We believe that the tax positions we have taken on our Israeli filed tax returns related to these intercompany transactions are sustainable and meet the more likely than not criteria for recognition and measurement, prescribed by ASC Topic 740, Accounting for Income Taxes. We believe that our transfer pricing for these intercompany transactions are on arm’s-length terms, our assumptions, judgments, and estimates are reasonable, and the transactions are characterized appropriately based upon U.S. and OECD guidance and Israeli law. However, ASC 740 also requires that we consider all new information during the quarter, such as the framework for a final settlement and resolution of this matter as discussed with the ITA, without the limitation that the new information must change the technical merits of the position.

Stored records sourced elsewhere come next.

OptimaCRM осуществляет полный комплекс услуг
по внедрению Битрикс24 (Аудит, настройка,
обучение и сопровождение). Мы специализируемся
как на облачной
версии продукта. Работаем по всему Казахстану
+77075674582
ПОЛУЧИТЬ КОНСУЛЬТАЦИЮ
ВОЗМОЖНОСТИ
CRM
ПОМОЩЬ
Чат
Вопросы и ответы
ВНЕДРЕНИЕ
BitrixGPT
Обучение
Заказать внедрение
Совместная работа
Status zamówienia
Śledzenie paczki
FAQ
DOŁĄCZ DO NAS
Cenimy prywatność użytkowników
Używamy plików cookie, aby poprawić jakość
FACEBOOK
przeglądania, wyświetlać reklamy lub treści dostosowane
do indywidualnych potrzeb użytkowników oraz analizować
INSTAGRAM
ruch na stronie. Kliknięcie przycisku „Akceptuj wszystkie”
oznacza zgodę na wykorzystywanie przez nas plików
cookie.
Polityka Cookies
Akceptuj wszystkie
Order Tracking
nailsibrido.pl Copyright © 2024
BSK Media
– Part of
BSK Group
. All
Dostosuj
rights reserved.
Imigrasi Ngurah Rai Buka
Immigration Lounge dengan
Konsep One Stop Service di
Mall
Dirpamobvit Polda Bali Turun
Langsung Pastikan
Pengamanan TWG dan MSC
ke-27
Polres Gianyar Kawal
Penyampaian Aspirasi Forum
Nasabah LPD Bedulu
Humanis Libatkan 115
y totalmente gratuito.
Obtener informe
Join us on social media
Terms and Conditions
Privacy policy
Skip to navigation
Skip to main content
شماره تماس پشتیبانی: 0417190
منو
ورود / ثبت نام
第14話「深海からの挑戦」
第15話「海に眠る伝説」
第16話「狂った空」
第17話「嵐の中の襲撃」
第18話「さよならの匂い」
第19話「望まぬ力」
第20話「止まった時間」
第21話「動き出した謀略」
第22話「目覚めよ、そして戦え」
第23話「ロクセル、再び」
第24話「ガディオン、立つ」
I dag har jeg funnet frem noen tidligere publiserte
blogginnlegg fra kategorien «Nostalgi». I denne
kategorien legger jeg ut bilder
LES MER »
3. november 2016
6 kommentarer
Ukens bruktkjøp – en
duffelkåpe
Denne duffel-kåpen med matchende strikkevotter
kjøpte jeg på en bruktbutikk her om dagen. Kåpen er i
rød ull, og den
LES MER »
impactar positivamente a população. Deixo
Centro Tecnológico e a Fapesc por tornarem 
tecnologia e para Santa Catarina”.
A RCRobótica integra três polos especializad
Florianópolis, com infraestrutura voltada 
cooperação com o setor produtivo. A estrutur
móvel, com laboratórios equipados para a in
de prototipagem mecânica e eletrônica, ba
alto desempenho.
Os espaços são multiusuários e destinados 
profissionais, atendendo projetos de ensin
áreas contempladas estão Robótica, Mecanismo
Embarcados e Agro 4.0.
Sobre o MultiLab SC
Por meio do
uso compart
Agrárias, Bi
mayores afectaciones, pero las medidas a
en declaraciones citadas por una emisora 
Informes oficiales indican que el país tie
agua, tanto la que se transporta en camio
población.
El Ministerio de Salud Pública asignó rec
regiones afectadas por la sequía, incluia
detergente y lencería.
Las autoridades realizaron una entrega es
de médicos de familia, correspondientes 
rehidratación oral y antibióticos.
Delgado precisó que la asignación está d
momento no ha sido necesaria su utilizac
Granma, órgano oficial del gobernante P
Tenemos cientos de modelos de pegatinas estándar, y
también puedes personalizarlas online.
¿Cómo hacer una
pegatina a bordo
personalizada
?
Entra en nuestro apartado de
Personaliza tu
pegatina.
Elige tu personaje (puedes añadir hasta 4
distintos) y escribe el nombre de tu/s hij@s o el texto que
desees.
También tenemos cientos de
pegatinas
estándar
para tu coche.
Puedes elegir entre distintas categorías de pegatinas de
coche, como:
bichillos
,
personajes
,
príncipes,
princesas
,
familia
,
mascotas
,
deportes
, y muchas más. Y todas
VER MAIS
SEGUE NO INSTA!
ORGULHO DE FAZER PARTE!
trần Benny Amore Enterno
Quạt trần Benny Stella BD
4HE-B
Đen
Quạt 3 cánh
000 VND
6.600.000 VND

As noted above, there can be no assurance that this matter will be resolved in our favor, or at the amount recorded, and any taxes, penalties, settlements or adverse judgments relating to this matter could materially and adversely impact our business, operating results, financial condition, and cash flows and the unrecognized tax benefit recorded during the nine months ended October 31, 2025 could increase or decrease based on further developments relating to this matter.